Une exception française

Or cette région joue un rôle majeur dans la perception des mouvements, du regard, du visage. Ainsi, le Pr Ouriel Grynszpan (La Pitié-Salpêtrière, Paris) travaille avec de nouvelles technologies de stimulation cognitive destinées à aider les enfants autistes à déchiffrer le jeu des expressions faciales subtiles, riches en informations, qui se passent dans la région des yeux. «Nous voulons mettre en place une étude basée sur cet entraînement sociocognitif», a-t-il expliqué il y a quelques semaines lors du colloque annuel du Centre d’expertise national en stimulation cognitive. Là est sans doute la différence fondamentale avec la psychanalyse: dans les neuro­sciences, les hypothèses sont évaluées, corrigées ou abandonnées.
Pourquoi la théorie de l’enfant autiste prisonnier de lui-même à cause de sa mère, popularisée par le psychanalyste Bruno Bettelheim dans «La Forteresse vide», publié en 1967, ne perdure-t-elle qu’en France? La réponse est à chercher d’abord chez les psychanalystes, rétifs à toute évaluation de leur pratique. Beaucoup sont restés sourds à la mise en évidence d’une forte composante génétique de la maladie qui, sans percer le mystère de ses causes, discréditait les modélisations psychanalytiques.
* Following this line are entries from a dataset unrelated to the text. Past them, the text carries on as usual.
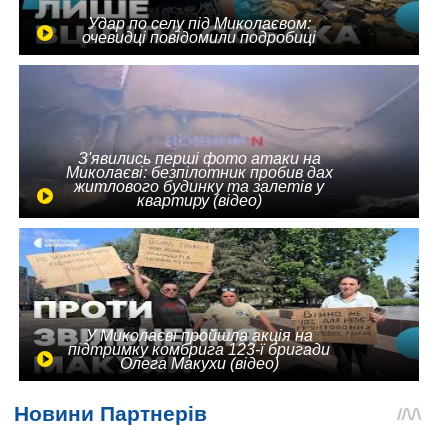
Удар по селу під Миколаєвом:
очевидці повідомили подробиці
З'явились перші фото атаки на
Миколаєві: безпілотник пробив дах
житлового будинку та залетів у
квартиру (відео)
У Миколаєві пройшла акція на
підтримку комбрига 123-ї бригади
Олега Макухи (відео)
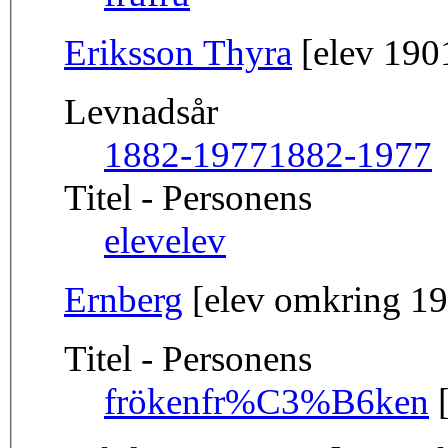
Eriksson Thyra
[elev 190
Levnadsår
1882-1977
1882-1977
Titel - Personens
elev
elev
Ernberg
[elev omkring 1
Titel - Personens
fröken
fr%C3%B6ken
[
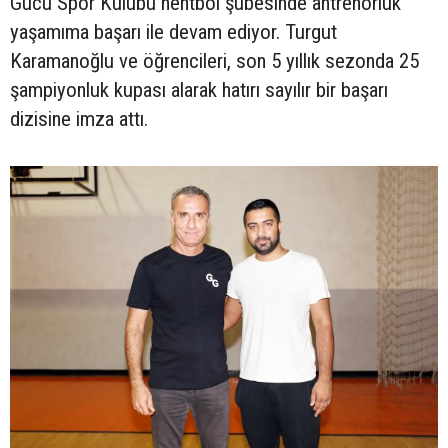
Gücü Spor Kulübü hentbol şubesinde antrenörlük
yaşamıma başarı ile devam ediyor. Turgut
Karamanoğlu ve öğrencileri, son 5 yıllık sezonda 25
şampiyonluk kupası alarak hatırı sayılır bir başarı
dizisine imza attı.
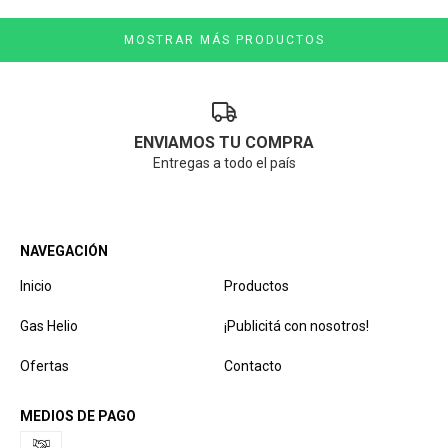
MOSTRAR MÁS PRODUCTOS
ENVIAMOS TU COMPRA
Entregas a todo el país
NAVEGACIÓN
Inicio
Productos
Gas Helio
¡Publicitá con nosotros!
Ofertas
Contacto
MEDIOS DE PAGO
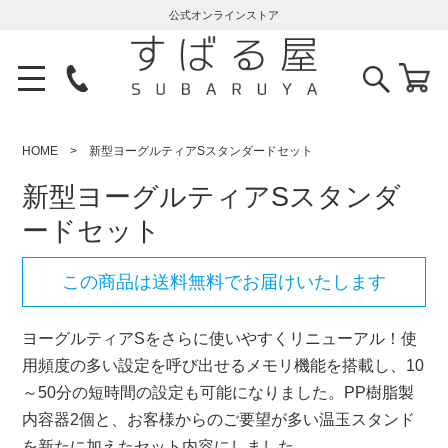
公式オンラインストア
HOME
新型ヨーグルティアSスタンダードセット
新型ヨーグルティアSスタンダ
ードセット
この商品は送料無料でお届けいたします
ヨーグルティアSをさらに使いやすくリニューアル！使
用頻度の多い設定を呼び出せるメモリ機能を搭載し、10
～50分の短時間の設定も可能になりました。PP樹脂製
内容器2個と、お客様からのご要望が多い温玉スタンド
を新たに加えたセット内容にしました。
Un milieu psychanalytique hostile

Quelques-uns restent ouverts à cette évolution. Pour la psychanalyste Marie-Christine Laznik, partisane d’une intervention précoce et donc du dépistage des troubles de la communication chez les nourrissons, la cause est entendue: «Bettelheim était complètement à côté de la plaque. Les mères n’ont rien à voir avec l’origine de l’autisme», affirme-t-elle. Une hypothèse qui ne reflète pas forcément les positions d’un milieu psycha­nalytique encore souvent hostile aux techniques éducatives et comportementalistes (Teacch, ABA…), pourtant appliquées avec succès dans de nombreux pays.
En 2007, la revue médicale internationale «The Lancet» s’étonnait de voir une méthode comme le packing (qui consiste à envelopper les enfants dans des linges humides et froids pour leur faire prendre conscience des limites de leur corps) soit utilisée en routine en France sans jamais avoir été testée. En France et nulle part ailleurs! D’autres psychanalystes proposent encore, là aussi uniquement en France, l’éloignement des parents.
La Fondation FondaMental, dirigée par le professeur Marion Leboyer (université de Créteil), a mis en place des programmes de recherche et de prise en charge de l’enfant autiste basés sur les voies ouvertes par la neurobiologie.